Ultimately, I had no say last Thursday and probably ought to stay out of the world’s intensive chorus of commentary. Some of the spiritual lessons in all this are revealing, but analysis of this at such a traumatic moment, unbidden, could be quite unhelpful. My one effort to do that in an email to an English friend may have fallen quite flat, so no more of that. I do think, however, that it is entirely appropriate to speak to the tsunami that has washed over my own life. I mean, only a few weeks ago I finally managed to fully embrace my passion for choral evensong and English history, art, landscape, and literature, and to move beyond the family, practical, and other inner and outer considerations that have kept me for half a century from fully committing to what I love or being in my element.

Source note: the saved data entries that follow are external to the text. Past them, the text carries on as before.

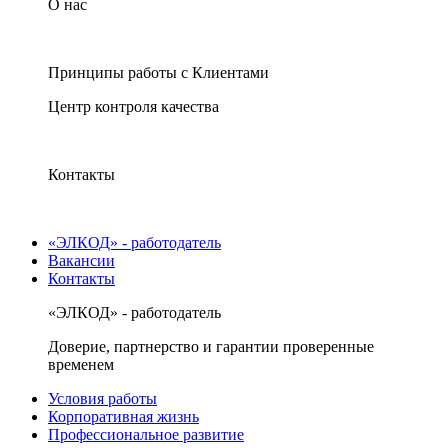
О нас
Принципы работы с Клиентами
Центр контроля качества
Контакты
«ЭЛКОД» - работодатель
Вакансии
Контакты
«ЭЛКОД» - работодатель
Доверие, партнерство и гарантии проверенные
временем
Условия работы
Корпоративная жизнь
Профессиональное развитие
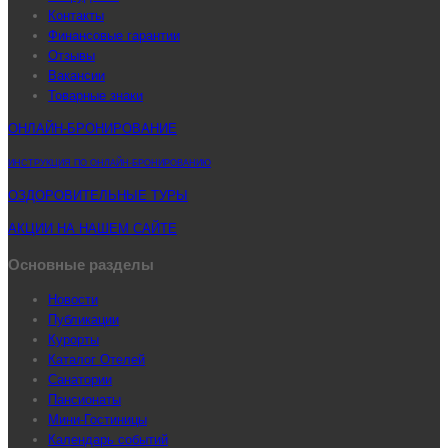
Контакты
Финансовые гарантии
Отзывы
Вакансии
Товарные знаки
ОНЛАЙН-БРОНИРОВАНИЕ
ИНСТРУКЦИЯ ПО ОНЛАЙН-БРОНИРОВАНИЮ
ОЗДОРОВИТЕЛЬНЫЕ ТУРЫ
АКЦИИ НА НАШЕМ САЙТЕ
Основные разделы
Новости
Публикации
Курорты
Каталог Отелей
Санатории
Пансионаты
Мини-Гостиницы
Календарь событий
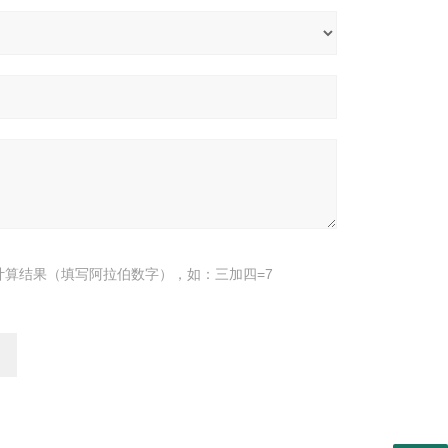
计算结果（填写阿拉伯数字），如：三加四=7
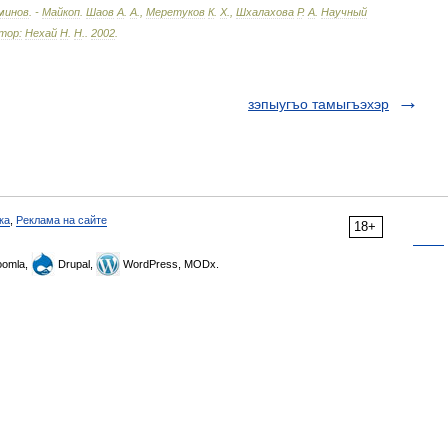
минов
. -
Майкоп
.
Шаов
А
.
А
.,
Меретуков
К
.
Х
.,
Шхалахова
Р
.
А
.
Научный
тор:
Нехай
Н
.
Н
.
.
2002
.
зэпыугъо тамыгъэхэр
ка
,
Реклама на сайте
18+
omla,
Drupal,
WordPress, MODx.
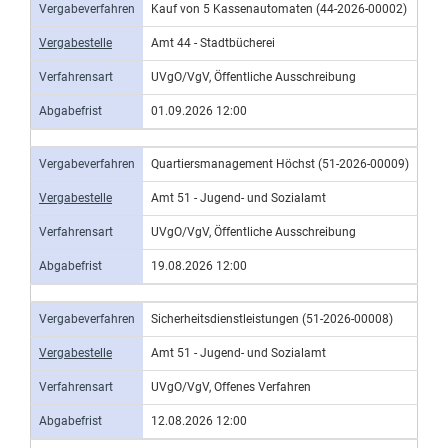
Vergabeverfahren
Kauf von 5 Kassenautomaten (44-2026-00002)
Vergabestelle
Amt 44 - Stadtbücherei
Verfahrensart
UVgO/VgV, Öffentliche Ausschreibung
Abgabefrist
01.09.2026 12:00
Vergabeverfahren
Quartiersmanagement Höchst (51-2026-00009)
Vergabestelle
Amt 51 - Jugend- und Sozialamt
Verfahrensart
UVgO/VgV, Öffentliche Ausschreibung
Abgabefrist
19.08.2026 12:00
Vergabeverfahren
Sicherheitsdienstleistungen (51-2026-00008)
Vergabestelle
Amt 51 - Jugend- und Sozialamt
Verfahrensart
UVgO/VgV, Offenes Verfahren
Abgabefrist
12.08.2026 12:00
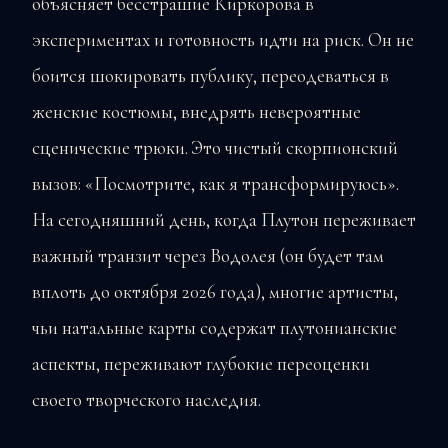
объясняет бесстрашие Киркорова в
экспериментах и готовность идти на риск. Он не
боится шокировать публику, переодеваться в
женские костюмы, внедрять невероятные
сценические трюки. Это чистый скорпионский
вызов: «Посмотрите, как я трансформируюсь».
На сегодняшний день, когда Плутон переживает
важный транзит через Водолея (он будет там
вплоть до октября 2026 года), многие артисты,
чьи натальные карты содержат плутонианские
аспекты, переживают глубокие переоценки
своего творческого наследия.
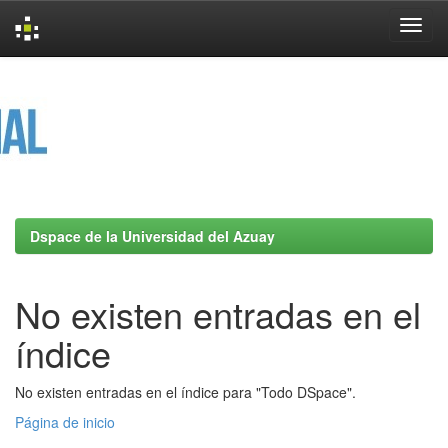
Skip
navigation
Dspace de la Universidad del Azuay
No existen entradas en el
índice
No existen entradas en el índice para "Todo DSpace".
Página de inicio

As some of you know from this blog, I’ve worked through a long process of accepting, “these are the things that interest me, and so many other things do not.” Now this. It’s huge. The way forward at least “felt” somewhat clear and joyful a week or so ago, but now, the fog has moved back in, as it has far more intensively for people across the Atlantic. I’m back to wishing, as I often have, that my life dream had been to run a bed and breakfast or go to law school, something with a more straightforward process. And yet that would not have been me.
The only
“energy” in the Universe is Love. On
some level that we cannot understand, the world’s current volatility is bringing
all of us to a higher experience of Love. It may not seem like it today, but if I can remind myself of that
tonight, maybe I’ll move up the scale from four to five hours of sleep. I need
it. I’m exhausted. And I’m probably
getting far more sleep than my British friends!